Transitioning to a woman, loosing male privilege. 
“Since I was born, as far I can remember, I felt that I was a girl,” explains Lola Vásquez while sitting on a park bench in Jocotenango, Guatemala. “I referred to myself as a female. Obviously, I was scolded at home. Since I can remember, I’ve been a girl. Socially, it was imposed on me that I couldn’t be one; I was not allowed. At 33, I decided to transition.”

37-year old Lola Verónica Vásquez is now a stage actress known for her activism as a self-described spokesperson for the trans community in Guatemala, a group that faces several challenges in the tropical country. For instance, a census study conducted in 2015 found that 35% of trans women work in the sex industry where it is legal to offer sexual services, but it is illegal for customers to pay for them. That same study found that 61% of trans women don’t have an income above the local minimum wage (388 USD per month) while the cost of living according to Guatemala’s National Institute of Statistics is of 1063.41 USD per family of four. 

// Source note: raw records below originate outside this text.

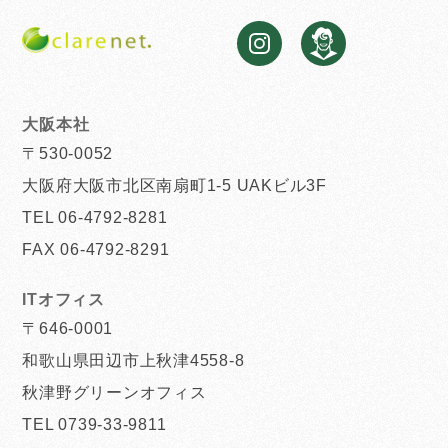
大阪本社
〒530-0052
大阪府大阪市北区南扇町1-5 UAKビル3F
TEL 06-4792-8281
FAX 06-4792-8291
ITオフィス
〒646-0001
和歌山県田辺市上秋津4558-8
秋津野グリーンオフィス
TEL 0739-33-9811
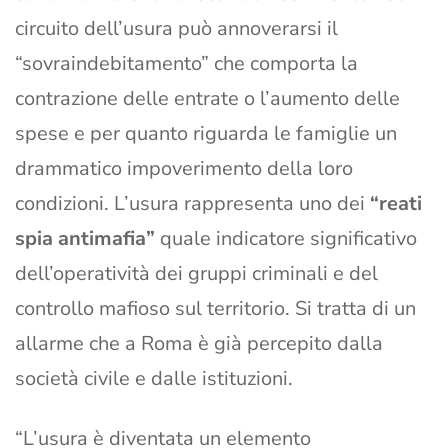
circuito dell’usura può annoverarsi il
“sovraindebitamento” che comporta la
contrazione delle entrate o l’aumento delle
spese e per quanto riguarda le famiglie un
drammatico impoverimento della loro
condizioni. L’usura rappresenta uno dei
“reati
spia antimafia”
quale indicatore significativo
dell’operatività dei gruppi criminali e del
controllo mafioso sul territorio. Si tratta di un
allarme che a Roma è già percepito dalla
società civile e dalle istituzioni.
“L’usura è diventata un elemento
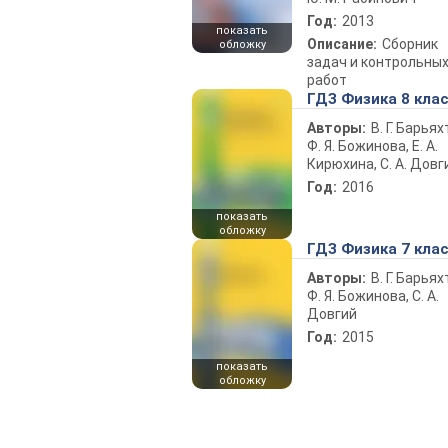
Год:
2013
показать
Описание:
Сборник
обложку
задач и контрольны
работ
ГДЗ Физика 8 кла
Авторы:
В. Г. Барьях
Ф. Я. Божинова, Е. А.
Кирюхина, С. А. Довг
Год:
2016
показать
обложку
ГДЗ Физика 7 кла
Авторы:
В. Г. Барьях
Ф. Я. Божинова, С. А.
Довгий
Год:
2015
показать
обложку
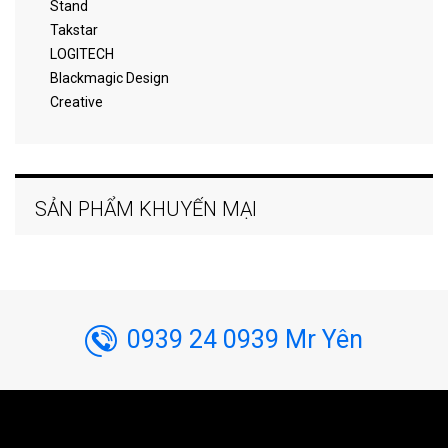
Stand
Takstar
LOGITECH
Blackmagic Design
Creative
SẢN PHẨM KHUYẾN MẠI
0939 24 0939 Mr Yên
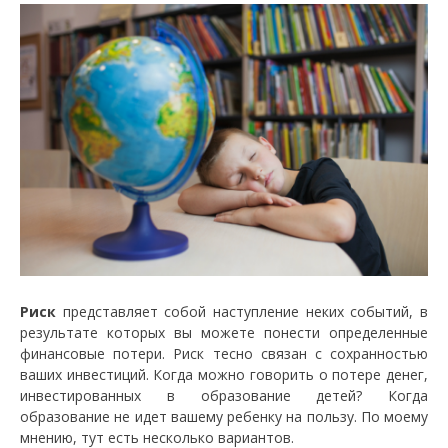
Риск
представляет собой наступление неких событий, в
результате которых вы можете понести определенные
финансовые потери. Риск тесно связан с сохранностью
ваших инвестиций. Когда можно говорить о потере денег,
инвестированных в образование детей? Когда
образование не идет вашему ребенку на пользу. По моему
мнению, тут есть несколько вариантов.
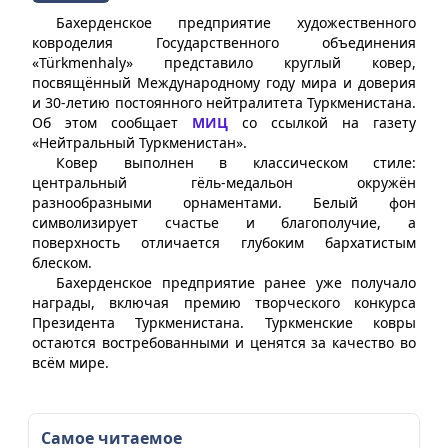
Бахерденское предприятие художественного
ковроделия Государственного объединения
«Türkmenhaly» представило круглый ковер,
посвящённый Международному году мира и доверия
и 30-летию постоянного нейтралитета Туркменистана.
Об этом сообщает
МИЦ
со ссылкой на газету
«Нейтральный Туркменистан».
Ковер выполнен в классическом стиле:
центральный гёль-медальон окружён
разнообразными орнаментами. Белый фон
символизирует счастье и благополучие, а
поверхность отличается глубоким бархатистым
блеском.
Бахерденское предприятие ранее уже получало
награды, включая премию творческого конкурса
Президента Туркменистана. Туркменские ковры
остаются востребованными и ценятся за качество во
всём мире.
Самое читаемое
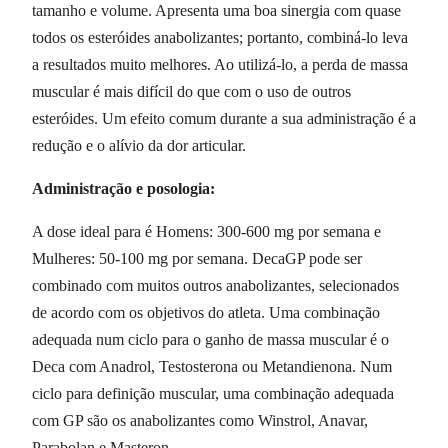
tamanho e volume. Apresenta uma boa sinergia com quase
todos os esteróides anabolizantes; portanto, combiná-lo leva
a resultados muito melhores. Ao utilizá-lo, a perda de massa
muscular é mais difícil do que com o uso de outros
esteróides. Um efeito comum durante a sua administração é a
redução e o alívio da dor articular.
Administração e posologia:
A dose ideal para é Homens: 300-600 mg por semana e
Mulheres: 50-100 mg por semana. DecaGP pode ser
combinado com muitos outros anabolizantes, selecionados
de acordo com os objetivos do atleta. Uma combinação
adequada num ciclo para o ganho de massa muscular é o
Deca com Anadrol, Testosterona ou Metandienona. Num
ciclo para definição muscular, uma combinação adequada
com GP são os anabolizantes como Winstrol, Anavar,
Parabolan e Masteron.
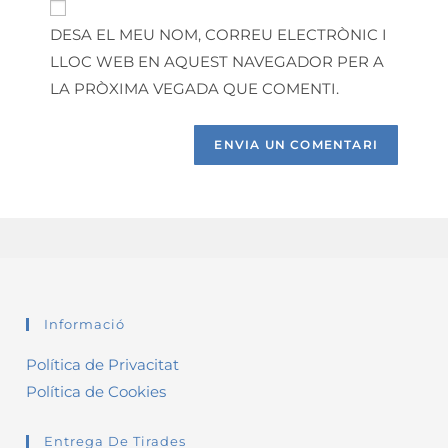
DESA EL MEU NOM, CORREU ELECTRÒNIC I
LLOC WEB EN AQUEST NAVEGADOR PER A
LA PRÒXIMA VEGADA QUE COMENTI.
Informació
Política de Privacitat
Política de Cookies
Entrega De Tirades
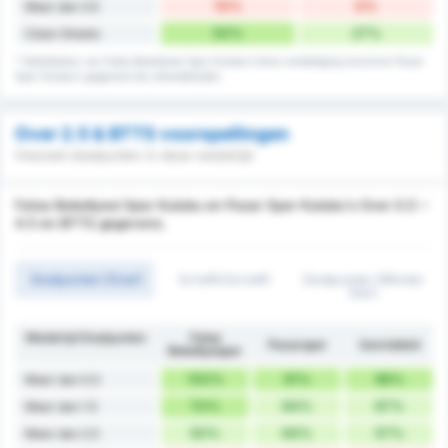
10%
0%
Meer dan 3.5
50%
27%
Clean Sheets
* Statistieken van Fatsa Belediyesi Spor Kulubu's thuis verdediging record en Pazar
Spor Kulubu's gegevens bij uitwedstrijden.
Over 2.5 & BTTS voorspellingen
Hoeveel doelpunten in deze wedstrijd
Fatsa Belediyesi Spor Kulubu en Pazar Spor Kulubu's Over 0.5 ~
4.5 en BTTS gegevens.
Doelpunten (Over)
1e helft/2e helft
Doelpunten (Minder
Dan)
Wedstrijd Doelpunten
Fatsa
Pazarspor
Gemiddeld
Belediyespor
100%
91%
96%
Meer dan 0.5
70%
64%
67%
Meer dan 1.5
50%
64%
57%
Meer dan 2.5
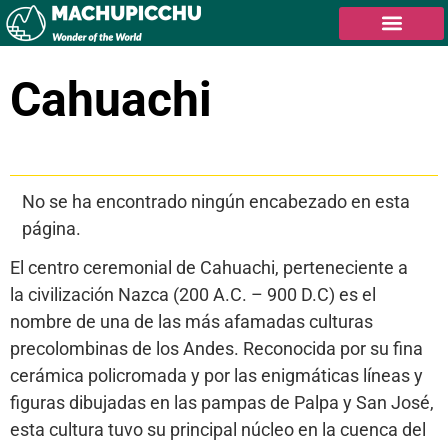
Cahuachi
Tabla de contenidos
No se ha encontrado ningún encabezado en esta
página.
El centro ceremonial de Cahuachi, perteneciente a
la civilización Nazca (200 A.C. – 900 D.C) es el
nombre de una de las más afamadas culturas
precolombinas de los Andes. Reconocida por su fina
cerámica policromada y por las enigmáticas líneas y
figuras dibujadas en las pampas de Palpa y San José,
esta cultura tuvo su principal núcleo en la cuenca del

There are around 4,840 trans women living in Guatemala, and 99% of those in a relationship are with a male partner. However, many of these relationships can be subject to domestic violence. Such was the case of Ms. Vásquez:

“When I transitioned into a woman, I was hoping I’d find a boyfriend. You know, what a normal Guatemalan girl wants: to be together with someone, to work and to live happily ever after. But, no. It didn’t happen that way,” she recalls. “On the contrary, I lived through violence with him.”

According to Ms. Vásquez, she was living the underside of the relationship experience she had hoped for: she was subjected to machismo. Her partner had a strong problem of drug and alcohol abuse, and he would often force her into submission via death threats with handguns and machetes. She eventually left him.

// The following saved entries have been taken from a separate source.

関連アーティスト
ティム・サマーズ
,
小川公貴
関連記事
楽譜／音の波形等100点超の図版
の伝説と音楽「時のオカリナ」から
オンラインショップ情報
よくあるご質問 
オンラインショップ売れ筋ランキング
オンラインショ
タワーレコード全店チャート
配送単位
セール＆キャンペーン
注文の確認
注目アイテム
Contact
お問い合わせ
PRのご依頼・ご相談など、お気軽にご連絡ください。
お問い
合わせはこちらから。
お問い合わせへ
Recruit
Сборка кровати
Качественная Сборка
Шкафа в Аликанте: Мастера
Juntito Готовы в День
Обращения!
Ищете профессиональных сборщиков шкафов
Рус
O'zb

“What I wanted was a man, but thanks to all my fellow women, I learned about feminism,” Ms. Vásquez explains. “Now, if you tell me to submit to a man, I would never do I again.”

Trans people in Guatemala cannot legally choose their gender. There was a law initiative introduced on February 22, 2018 so that they would be able to do so, but it was eventually dismissed on August 31, 2018 by the Commission of Legislation and Constitutional Points, which is led by Fernando Linares Beltranena, a far-right congressman, and several other rightwing legislators who control the commission.

On top of that, an older law initiative with several points that would be detrimental to the LGTBQIA community in Guatemala began gaining traction. The initiative called “Ley Para La Protección de la Vida y la Familiia” (Law for the Protection of Life and Family) was originally introduced in April 2017, and it is kept as a threat of sorts for political leverage. As of now, it has passed two readings in congress, but it still hasn’t been dismissed despite the fact that it limits the rights of people and criminalizes abortion in a country where the practice is already illegal. Some other points of the initiative make marriage between same-sex couples explicitly illegal, and forbid the possibility of a domestic partnership.       

The most controversial provision of the initiative would protect discrimination against the LGTBQIA community under the law by stating that “every person has the right to freedom of conscience and speech, a right that implies that one is not obligated to accept as normal the conducts and practices of non-heterosexuals. No person could be prosecuted criminally by not accepting sexual diversity and/or gender ideology as normal, so long as they do not attempt against the life, integrity and dignity of people or groups that manifest conducts and practices that diverge from those in heterosexuality.”

The type of discrimination that would be allowed is not necessarily outspoken bigotry, but rather the slow drip of unjust or prejudicial treatment that affects the lives of those “living outside the norm” on a daily basis, something all-too-familiar for Lola Vásquez. 

“I’m empowered and went to the IGSS, Guatemala’s Social Security, not too long ago because I suffered an injury on my finger,” Ms. Vásquez relates. “I have a legal name, I changed my name. I have a legal document that backs that, but on the part where it says ‘sex’ it still says I’m a male. The doctor, when he saw that, was resistant to treat me.”

“I was telling him that my name is Lola, but he was resisting by calling me Lalo,” she continues. “That’s the barrier he was putting on me: even though he saw my documents, my identity and saw that I am physically a woman, for him, my name is Lalo and he screamed it that way. So, imagine how, if those things that happen to me, an empowered woman who knows her rights and how to defend herself and is a spokesperson for many trans women… picture a girl from the countryside, how must she be treated?”

As right-wing populists continue rising to positions of political power and influence in Guatemala, the fight for gender equality seems to have stopped altogether, and the Law for Protection of Life and Family, also known as Law 5272, hangs over the LGTBQIA community as a major threat. Still, for most, the largest risk of being a trans woman in Guatemala for some lies on just being a female in the country with the second highest rate of gender inequality in Latin America.

“At the moment of my transition, when I became a woman, I degraded myself socially by becoming one,” says Ms. Vásquez. “I live through marginalization every day. I see it in the way people treat me, and when they refuse to accept the fact that I am a woman.”